Given entries →
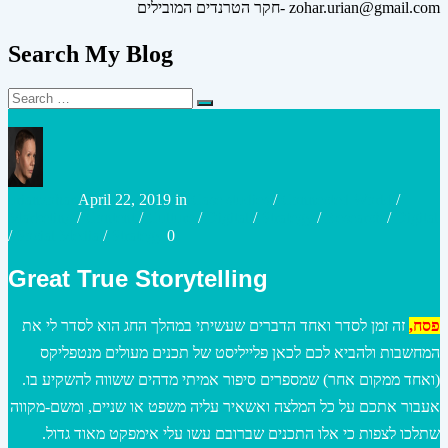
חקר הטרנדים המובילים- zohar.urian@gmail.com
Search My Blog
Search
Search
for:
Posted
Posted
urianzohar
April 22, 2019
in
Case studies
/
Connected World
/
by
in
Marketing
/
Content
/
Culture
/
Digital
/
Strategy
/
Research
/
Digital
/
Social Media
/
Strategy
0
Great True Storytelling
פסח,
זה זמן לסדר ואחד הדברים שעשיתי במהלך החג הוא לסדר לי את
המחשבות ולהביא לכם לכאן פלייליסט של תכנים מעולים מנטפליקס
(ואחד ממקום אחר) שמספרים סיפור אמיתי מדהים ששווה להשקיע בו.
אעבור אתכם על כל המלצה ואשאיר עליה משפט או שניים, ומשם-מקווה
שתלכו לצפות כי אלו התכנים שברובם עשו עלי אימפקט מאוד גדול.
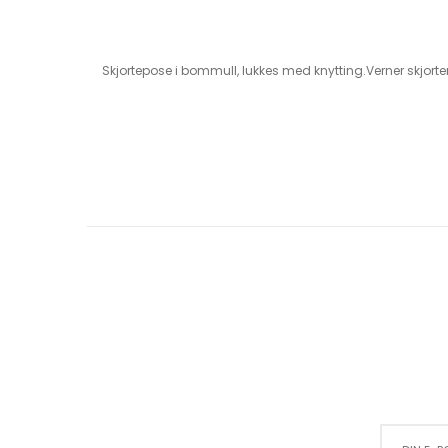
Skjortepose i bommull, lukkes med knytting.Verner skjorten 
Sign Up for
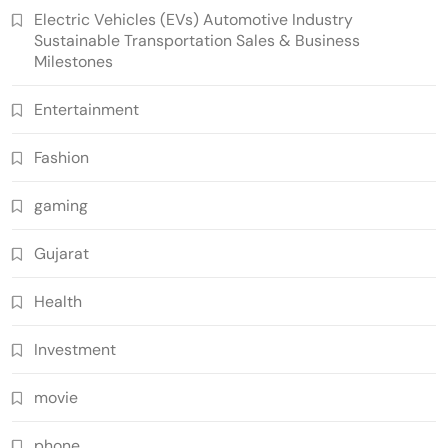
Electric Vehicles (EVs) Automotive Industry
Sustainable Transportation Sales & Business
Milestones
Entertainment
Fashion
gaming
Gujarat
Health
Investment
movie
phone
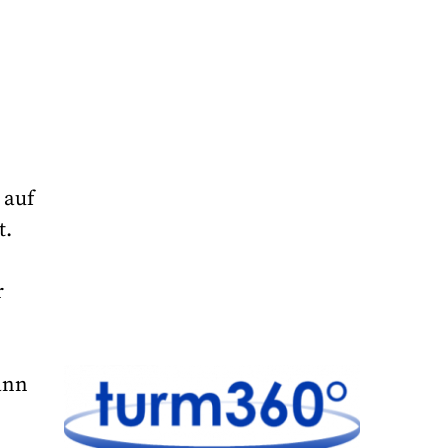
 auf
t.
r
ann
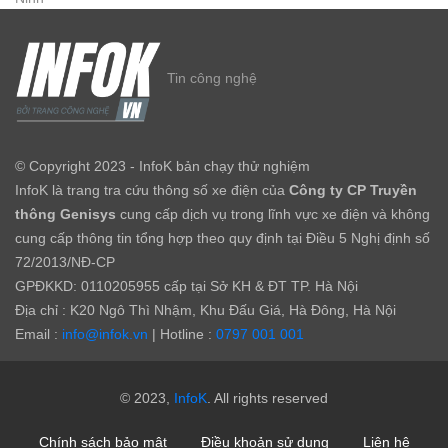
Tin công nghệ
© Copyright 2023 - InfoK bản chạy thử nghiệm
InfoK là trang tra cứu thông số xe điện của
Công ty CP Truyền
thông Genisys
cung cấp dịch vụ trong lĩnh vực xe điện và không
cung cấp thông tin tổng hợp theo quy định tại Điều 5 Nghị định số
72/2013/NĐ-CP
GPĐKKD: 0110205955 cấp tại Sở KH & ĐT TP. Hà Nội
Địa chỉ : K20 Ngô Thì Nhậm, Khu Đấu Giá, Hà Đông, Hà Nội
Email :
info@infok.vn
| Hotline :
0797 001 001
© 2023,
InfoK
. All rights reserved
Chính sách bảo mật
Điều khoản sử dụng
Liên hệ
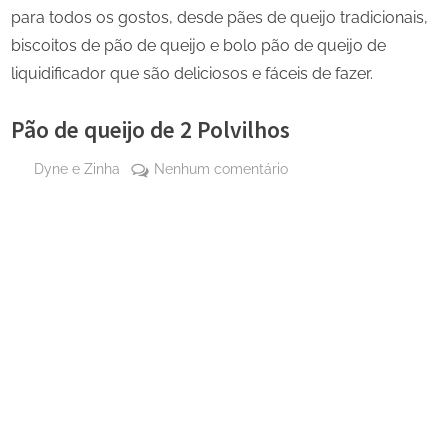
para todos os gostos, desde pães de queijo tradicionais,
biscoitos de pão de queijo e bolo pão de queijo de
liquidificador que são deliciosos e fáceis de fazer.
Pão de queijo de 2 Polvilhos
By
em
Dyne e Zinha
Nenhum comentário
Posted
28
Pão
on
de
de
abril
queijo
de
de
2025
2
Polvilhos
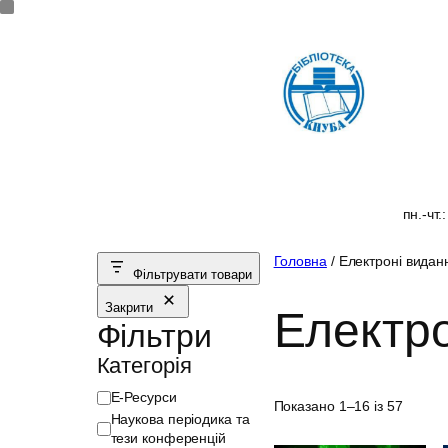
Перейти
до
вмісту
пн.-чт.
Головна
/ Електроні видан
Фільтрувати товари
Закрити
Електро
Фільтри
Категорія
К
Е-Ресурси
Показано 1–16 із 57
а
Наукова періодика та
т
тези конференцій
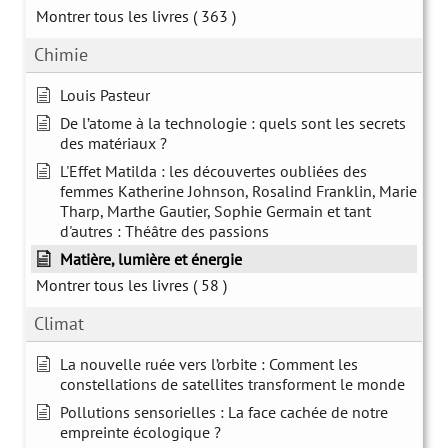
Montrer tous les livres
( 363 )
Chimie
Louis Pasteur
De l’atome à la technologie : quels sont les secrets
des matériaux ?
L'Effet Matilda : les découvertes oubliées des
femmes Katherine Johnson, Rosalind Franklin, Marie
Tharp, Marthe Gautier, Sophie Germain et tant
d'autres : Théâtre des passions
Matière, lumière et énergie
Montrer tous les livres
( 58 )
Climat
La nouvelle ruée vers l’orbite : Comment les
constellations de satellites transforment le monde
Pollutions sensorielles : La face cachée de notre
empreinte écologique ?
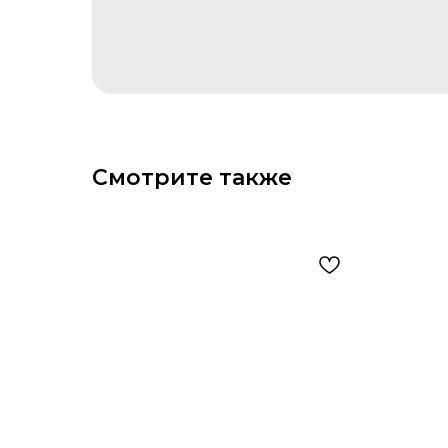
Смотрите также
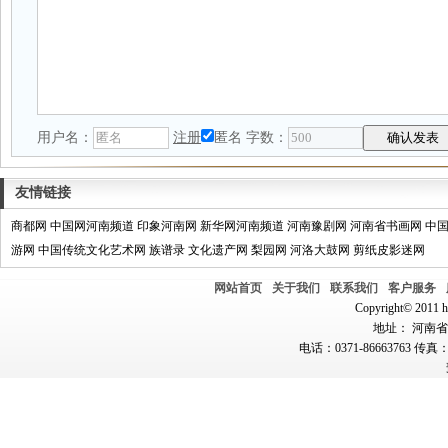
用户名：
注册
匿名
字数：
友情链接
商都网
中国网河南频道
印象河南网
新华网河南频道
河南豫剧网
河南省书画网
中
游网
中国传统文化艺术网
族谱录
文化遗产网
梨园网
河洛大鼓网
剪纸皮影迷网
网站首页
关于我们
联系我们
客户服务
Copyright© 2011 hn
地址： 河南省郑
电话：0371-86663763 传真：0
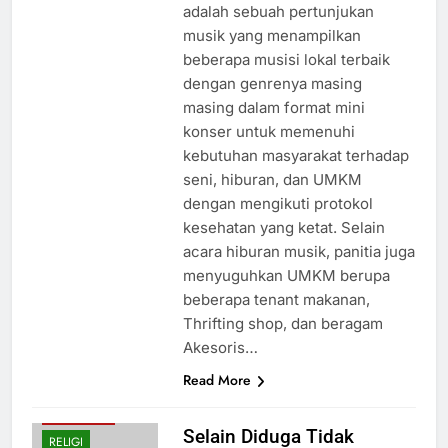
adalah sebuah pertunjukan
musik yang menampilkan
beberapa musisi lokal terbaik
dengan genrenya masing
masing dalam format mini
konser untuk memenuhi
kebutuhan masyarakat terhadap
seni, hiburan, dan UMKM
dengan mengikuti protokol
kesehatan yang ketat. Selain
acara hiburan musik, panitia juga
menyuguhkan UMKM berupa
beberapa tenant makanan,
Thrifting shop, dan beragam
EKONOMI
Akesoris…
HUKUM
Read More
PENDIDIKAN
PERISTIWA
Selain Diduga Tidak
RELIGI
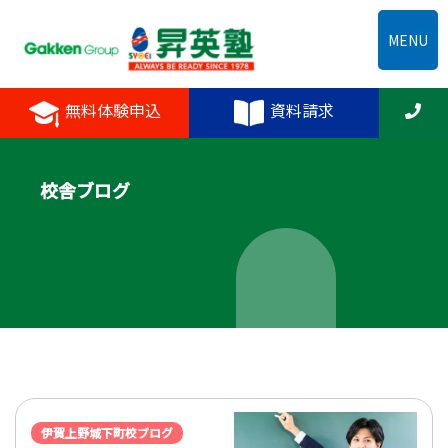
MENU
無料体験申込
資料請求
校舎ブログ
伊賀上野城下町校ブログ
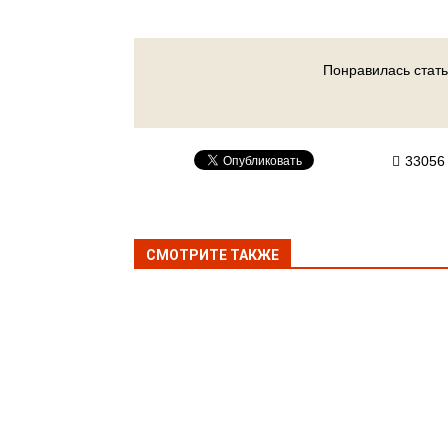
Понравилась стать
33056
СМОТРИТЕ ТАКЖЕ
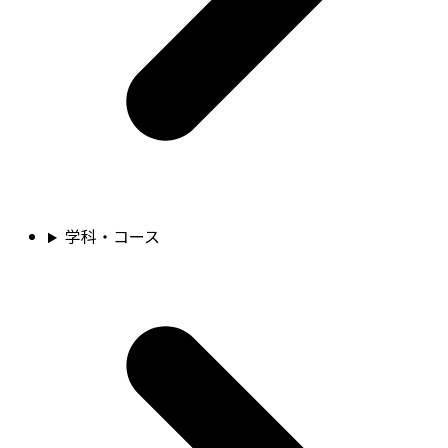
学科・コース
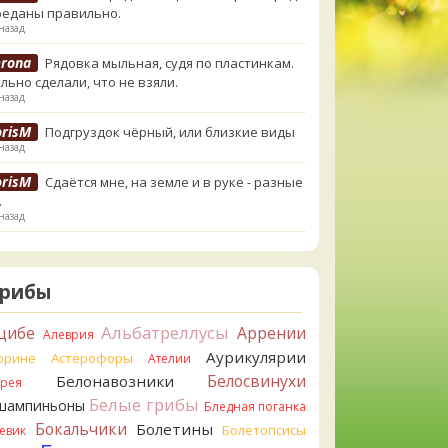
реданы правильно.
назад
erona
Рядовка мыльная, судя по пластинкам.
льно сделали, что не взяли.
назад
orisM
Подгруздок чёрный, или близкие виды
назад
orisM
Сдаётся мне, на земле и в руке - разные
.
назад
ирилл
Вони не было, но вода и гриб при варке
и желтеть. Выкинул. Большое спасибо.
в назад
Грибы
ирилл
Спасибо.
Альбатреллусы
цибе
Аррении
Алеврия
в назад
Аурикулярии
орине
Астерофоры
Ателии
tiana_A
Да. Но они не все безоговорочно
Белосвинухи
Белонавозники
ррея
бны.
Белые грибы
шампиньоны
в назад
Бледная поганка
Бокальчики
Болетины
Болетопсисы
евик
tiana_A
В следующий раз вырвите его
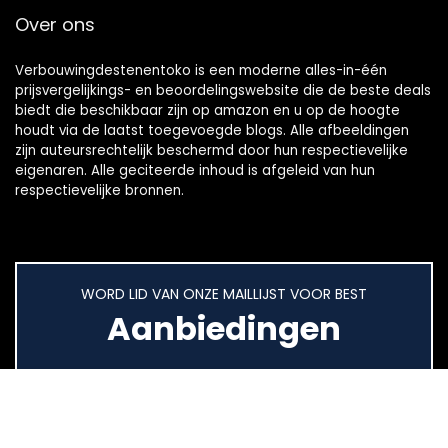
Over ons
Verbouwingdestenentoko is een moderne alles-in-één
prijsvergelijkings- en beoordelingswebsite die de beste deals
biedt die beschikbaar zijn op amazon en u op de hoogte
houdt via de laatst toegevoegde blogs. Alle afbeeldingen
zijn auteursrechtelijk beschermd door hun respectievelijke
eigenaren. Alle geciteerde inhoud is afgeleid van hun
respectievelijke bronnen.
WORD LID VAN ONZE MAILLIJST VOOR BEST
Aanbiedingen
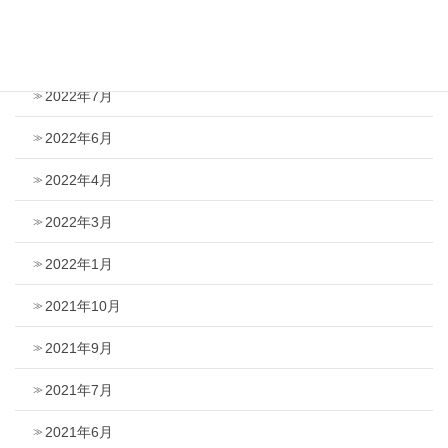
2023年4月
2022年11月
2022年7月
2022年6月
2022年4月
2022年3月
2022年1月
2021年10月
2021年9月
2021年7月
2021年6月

What is expected → The records above should be retyped in full and exactly; omit the pictures.

Task response →
חקר הטרנדים המובילים- zohar.urian@gmail.com
Search My Blog
Search
Search
for:
Posted
Posted
urianzohar
April 22, 2019
in
Case studies
/
Connected World
/
by
in
Marketing
/
Content
/
Culture
/
Digital
/
Strategy
/
Research
/
Digital
/
Social Media
/
Strategy
0
Great True Storytelling
פסח,
זה זמן לסדר ואחד הדברים שעשיתי במהלך החג הוא לסדר לי את
המחשבות ולהביא לכם לכאן פלייליסט של תכנים מעולים מנטפליקס
(ואחד ממקום אחר) שמספרים סיפור אמיתי מדהים ששווה להשקיע בו.
אעבור אתכם על כל המלצה ואשאיר עליה משפט או שניים, ומשם-מקווה
שתלכו לצפות כי אלו התכנים שברובם עשו עלי אימפקט מאוד גדול.
Skjortepose i bommull, lukkes med knytting.Verner skjorten 
Sign Up for
Electric Vehicles (EVs) Automotive Industry
Sustainable Transportation Sales & Business
Milestones
Entertainment
Fashion
gaming
Gujarat
Health
Investment
movie
phone
 auf
t.
r
ann
Tin công nghệ
© Copyright 2023 - InfoK bản chạy thử nghiệm
InfoK là trang tra cứu thông số xe điện của
Công ty CP Truyền
thông Genisys
cung cấp dịch vụ trong lĩnh vực xe điện và không
cung cấp thông tin tổng hợp theo quy định tại Điều 5 Nghị định số
72/2013/NĐ-CP
GPĐKKD: 0110205955 cấp tại Sở KH & ĐT TP. Hà Nội
Địa chỉ : K20 Ngô Thì Nhậm, Khu Đấu Giá, Hà Đông, Hà Nội
Email :
info@infok.vn
| Hotline :
0797 001 001
© 2023,
InfoK
. All rights reserved
Chính sách bảo mật
Điều khoản sử dụng
Liên hệ
para todos os gostos, desde pães de queijo tradicionais,
biscoitos de pão de queijo e bolo pão de queijo de
liquidificador que são deliciosos e fáceis de fazer.
Pão de queijo de 2 Polvilhos
By
em
Dyne e Zinha
Nenhum comentário
Posted
28
Pão
on
de
de
abril
queijo
de
de
2025
2
Polvilhos
Перейти
до
вмісту
пн.-чт.
Головна
/ Електроні видан
Фільтрувати товари
Закрити
Електро
Фільтри
Категорія
К
Е-Ресурси
Показано 1–16 із 57
а
Наукова періодика та
т
тези конференцій
Montrer tous les livres
( 363 )
Chimie
Louis Pasteur
De l’atome à la technologie : quels sont les secrets
des matériaux ?
L'Effet Matilda : les découvertes oubliées des
femmes Katherine Johnson, Rosalind Franklin, Marie
Tharp, Marthe Gautier, Sophie Germain et tant
d'autres : Théâtre des passions
Matière, lumière et énergie
Montrer tous les livres
( 58 )
Climat
La nouvelle ruée vers l’orbite : Comment les
constellations de satellites transforment le monde
Pollutions sensorielles : La face cachée de notre
empreinte écologique ?
Смотрите также
用户名：
注册
匿名
字数：
友情链接
商都网
中国网河南频道
印象河南网
新华网河南频道
河南豫剧网
河南省书画网
中
游网
中国传统文化艺术网
族谱录
文化遗产网
梨园网
河洛大鼓网
剪纸皮影迷网
网站首页
关于我们
联系我们
客户服务
Copyright© 2011 hn
地址： 河南省郑
电话：0371-86663763 传真：0
adalah sebuah pertunjukan
musik yang menampilkan
beberapa musisi lokal terbaik
dengan genrenya masing
masing dalam format mini
konser untuk memenuhi
kebutuhan masyarakat terhadap
seni, hiburan, dan UMKM
dengan mengikuti protokol
kesehatan yang ketat. Selain
acara hiburan musik, panitia juga
menyuguhkan UMKM berupa
beberapa tenant makanan,
Thrifting shop, dan beragam
EKONOMI
Akesoris…
HUKUM
Read More
PENDIDIKAN
PERISTIWA
Selain Diduga Tidak
RELIGI
MENU
無料体験申込
資料請求
校舎ブログ
伊賀上野城下町校ブログ
Понравилась стать
33056
СМОТРИТЕ ТАКЖЕ
学科・コース
реданы правильно.
назад
erona
Рядовка мыльная, судя по пластинкам.
льно сделали, что не взяли.
назад
orisM
Подгруздок чёрный, или близкие виды
назад
orisM
Сдаётся мне, на земле и в руке - разные
.
назад
ирилл
Вони не было, но вода и гриб при варке
и желтеть. Выкинул. Большое спасибо.
в назад
Грибы
ирилл
Спасибо.
Альбатреллусы
цибе
Аррении
Алеврия
в назад
Аурикулярии
орине
Астерофоры
Ателии
tiana_A
Да. Но они не все безоговорочно
Белосвинухи
Белонавозники
ррея
бны.
Белые грибы
шампиньоны
в назад
Бледная поганка
Бокальчики
Болетины
Болетопсисы
евик
tiana_A
В следующий раз вырвите его
Over ons
Verbouwingdestenentoko is een moderne alles-in-één
prijsvergelijkings- en beoordelingswebsite die de beste deals
biedt die beschikbaar zijn op amazon en u op de hoogte
houdt via de laatst toegevoegde blogs. Alle afbeeldingen
zijn auteursrechtelijk beschermd door hun respectievelijke
eigenaren. Alle geciteerde inhoud is afgeleid van hun
respectievelijke bronnen.
WORD LID VAN ONZE MAILLIJST VOOR BEST
Aanbiedingen
2023年4月
2022年11月
2022年7月
2022年6月
2022年4月
2022年3月
2022年1月
2021年10月
2021年9月
2021年7月
2021年6月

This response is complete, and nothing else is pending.